My machine learning course 「 Meituan 」 Algorithmic Engineer takes you to machine learning It's starting to update , You are welcome to subscribe ~
Any algorithm 、 Programming 、AI Questions about industry knowledge or blog content , You can scan the official account at any time. 「 Turing's cat 」, Join in ” Study Group “, Sand sculpture blogger online Q & A ~ Besides , There are more in the official account.
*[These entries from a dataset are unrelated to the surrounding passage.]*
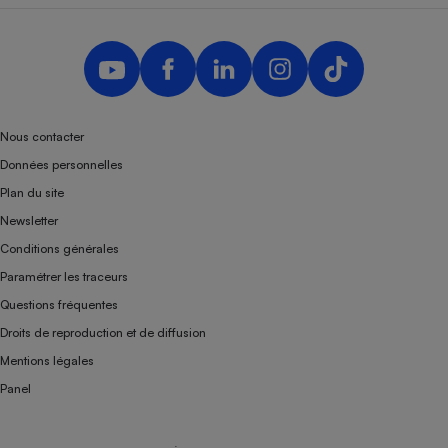
Nous contacter
Données personnelles
Plan du site
Newsletter
Conditions générales
Paramétrer les traceurs
Questions fréquentes
Droits de reproduction et de diffusion
Mentions légales
Panel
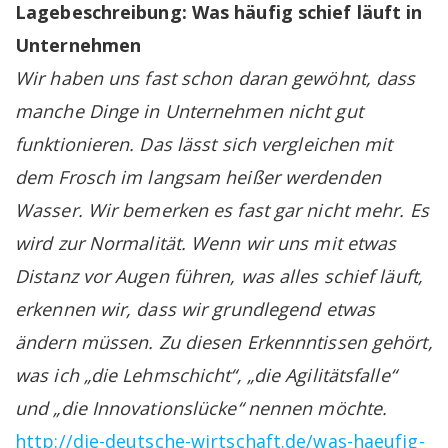
Lagebeschreibung: Was häufig schief läuft in
Unternehmen
Wir haben uns fast schon daran gewöhnt, dass
manche Dinge in Unternehmen nicht gut
funktionieren. Das lässt sich vergleichen mit
dem Frosch im langsam heißer werdenden
Wasser. Wir bemerken es fast gar nicht mehr. Es
wird zur Normalität. Wenn wir uns mit etwas
Distanz vor Augen führen, was alles schief läuft,
erkennen wir, dass wir grundlegend etwas
ändern müssen. Zu diesen Erkennntissen gehört,
was ich „die Lehmschicht“, „die Agilitätsfalle“
und „die Innovationslücke“ nennen möchte.
http://die-deutsche-wirtschaft.de/was-haeufig-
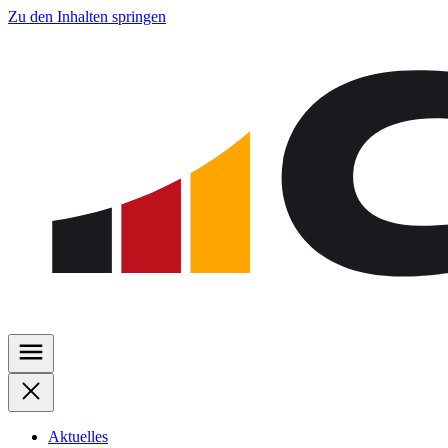
Zu den Inhalten springen
Aktuelles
AI、 Algorithm 、 Programming and big data knowledge sharing , And free SSR Nodes and learning materials . Other platforms ( You know /B standing ) It's the same name 「 Turing's cat 」, Don't get lost ~
ptb Data set is the most widely used data set in language model learning , This data set is often used to train RNN Neural networks as language prediction ,tensorflow about ptb Data set reading also defines its own function library for reading , stay python 1.0 Defined models File for import ptb Library function , But when python After upgrading , Import models When the file appears :ModuleNotFountError error , You need to download and import by yourself ,github There's someone sharing models file , But it's not clear how to install , There are many online tutorials , But there are still a lot of errors in the installation , After a day's work, I successfully imported it into , So write a tutorial , You don't have to download the lower version tensorflow, Be careful : This tutorial applies to linux Under the system tensorflow.
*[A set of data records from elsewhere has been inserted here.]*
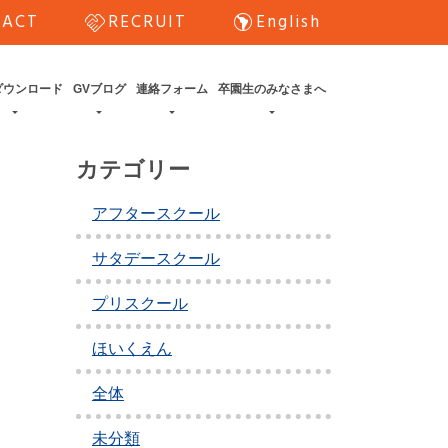
handshake
south_america
TACT
RECRUIT
English
ダウンロード
GVブログ
連絡フォーム
卒園生のみなさまへ
カテゴリー
アフタースクール
サタデースクール
プリスクール
ほいくえん
全体
未分類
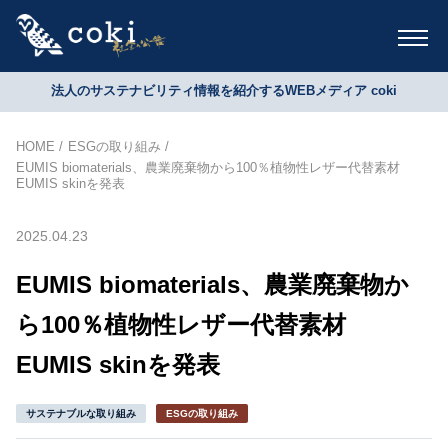
法人のサステナビリティ情報を紹介するWEBメディア coki
HOME
ESGの取り組み
EUMIS biomaterials、農業廃棄物から100％植物性レザー代替素材
EUMIS skinを発表
2025.04.23
EUMIS biomaterials、農業廃棄物か
ら100％植物性レザー代替素材
EUMIS skinを発表
サステナブルな取り組み
ESGの取り組み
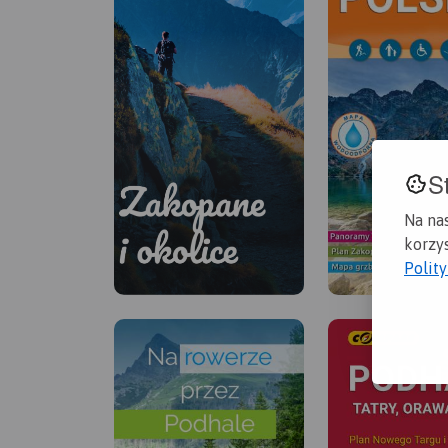
S
Na na
korzys
Polit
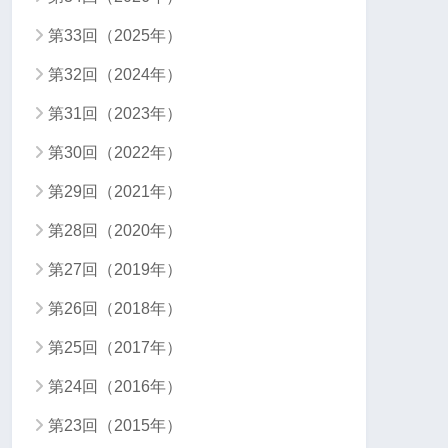
第33回（2025年）
第32回（2024年）
第31回（2023年）
第30回（2022年）
第29回（2021年）
第28回（2020年）
第27回（2019年）
第26回（2018年）
第25回（2017年）
第24回（2016年）
第23回（2015年）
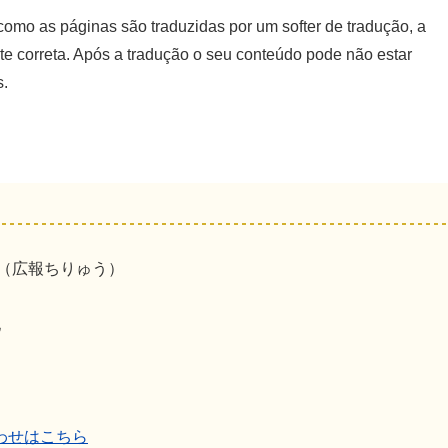
mo as páginas são traduzidas por um softer de tradução, a
e correta. Após a tradução o seu conteúdo pode não estar
s.
係（広報ちりゅう）
地
わせはこちら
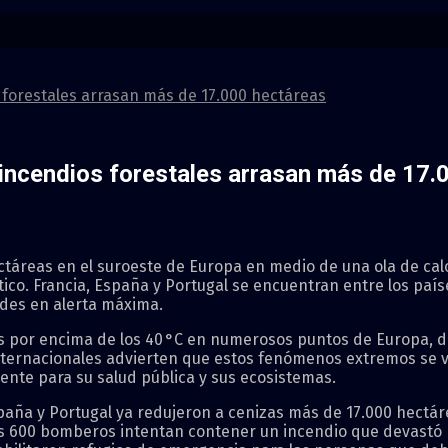
s forestales arrasan más de 17.000 hectáreas
s incendios forestales arrasan más de 17
ctáreas en el suroeste de Europa en medio de una ola de cal
ático. Francia, España y Portugal se encuentran entre los pa
des en alerta máxima.
as por encima de los 40 °C en numerosos puntos de Europa, d
ternacionales advierten que estos fenómenos extremos se v
ente para su salud pública y sus ecosistemas.
paña y Portugal ya redujeron a cenizas más de 17.000 hectáre
os 600 bomberos intentan contener un incendio que devastó 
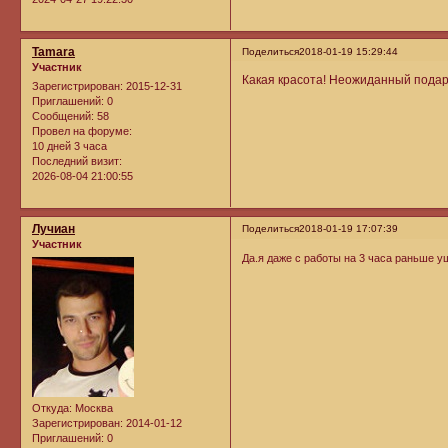
Tamara
Поделиться
2018-01-19 15:29:44
Участник
Какая красота! Неожиданный подар
Зарегистрирован
: 2015-12-31
Приглашений:
0
Сообщений:
58
Провел на форуме:
10 дней 3 часа
Последний визит:
2026-08-04 21:00:55
Лучиан
Поделиться
2018-01-19 17:07:39
Участник
Да.я даже с работы на 3 часа раньше у
Откуда:
Москва
Зарегистрирован
: 2014-01-12
Приглашений:
0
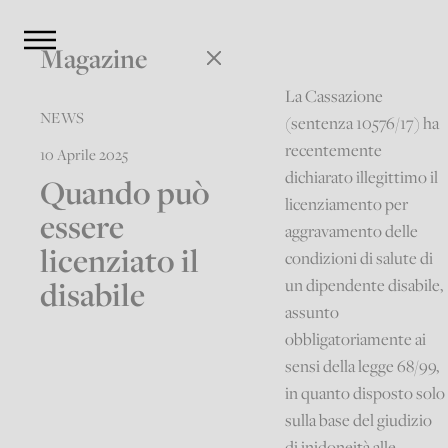
Magazine
La Cassazione
NEWS
(sentenza 10576/17) ha
recentemente
10 Aprile 2025
dichiarato illegittimo il
Quando può
licenziamento per
essere
aggravamento delle
licenziato il
condizioni di salute di
disabile
un dipendente disabile,
assunto
obbligatoriamente ai
sensi della legge 68/99,
in quanto disposto solo
sulla base del giudizio
di inidoneità alle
step 1: In low version tensorflow in , Import ptb The library statement is “from tensorflow.models.rnn.ptb import reader”, Its form and introduction mnist Like the library , So we need to find the installation models Location of the library , Enter... On the command line :
locate tensorflow/examples/tutorials
The file with the above path will be displayed , Find the way */tensorflow/examples/tutorials/mnist, At this point, the path */tensorflow It's our installation models The path of , use cd Command to enter the file .
step 2: Go up there tensorflow After the document , use git download models Folder , Entering commands on the command line :
git clone –recurse-submoduleshttps://github.com/tensorflow/models
If not installed git, Please install it yourself git
step 3: At this point, run the containing statement “from tensorflow.models.rnn.ptb import reader” There will still be mistakes , The main reason is that the content of the downloaded file is different from that of the lower version library , You can step into the path “*/tensorflow/models” Find out , No files rnn,rnn File existence and path “*/tensorflow/models/tutorials/” Under the document , So we need to change the sentence to
“from tensorflow.models.tutorials.rnn.ptb import reader”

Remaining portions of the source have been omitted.